The peer-review system of most academic conferences relies on the anonymity of both the authors and the reviewers of submissions. In particular with respect to the authors, the anonymity requirement is heavily disputed and pros and cons are discussed exclusively on a qualitative level.
In this paper, we contribute a quantitative argument to this discussion by showing that it is possible for a machine to reveal the identity of authors of scientific publications with high accuracy. We attack the anonymity of authors using statistical analysis of multiple heterogeneous aspects of a paper, such as its citations, its writing style, and its content. We apply several multi-label, multi-class machine learning methods to model the patterns exhibited in each feature category for individual authors and combine them to a single ensemble classifier to deanonymize authors with high accuracy. To the best of our knowledge, this is the first approach that exploits multiple categories of discriminative features and uses multiple, partially complementing classifiers in a single, focused attack on the anonymity of the authors of an academic publication.
We evaluate our author identification framework, deAnon, based on a real-world data set of 3,894 papers.

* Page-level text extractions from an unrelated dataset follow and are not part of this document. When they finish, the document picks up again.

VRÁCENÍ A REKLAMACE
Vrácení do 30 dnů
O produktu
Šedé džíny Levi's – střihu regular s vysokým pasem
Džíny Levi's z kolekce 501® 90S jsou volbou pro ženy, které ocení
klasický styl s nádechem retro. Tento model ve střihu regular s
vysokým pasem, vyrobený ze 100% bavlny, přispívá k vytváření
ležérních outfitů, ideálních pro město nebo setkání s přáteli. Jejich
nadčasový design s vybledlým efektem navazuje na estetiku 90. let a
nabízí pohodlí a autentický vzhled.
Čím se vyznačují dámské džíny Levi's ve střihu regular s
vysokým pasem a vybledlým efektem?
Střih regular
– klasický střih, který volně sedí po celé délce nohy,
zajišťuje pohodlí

From these papers, we target 1,405 productive authors that each have at least 3 publications in our data set. Our approach returns a ranking of probable authors for anonymous papers, an ordering for guessing the authors of a paper. In our experiments, following this ranking, the first guess corresponds to one of the authors of a paper in 39.7% of the cases, and at least one of the authors is among the top 10 guesses in 65.6% of all cases. Thus, deAnon significantly outperforms current state-of-the-art techniques for automatic deanonymization.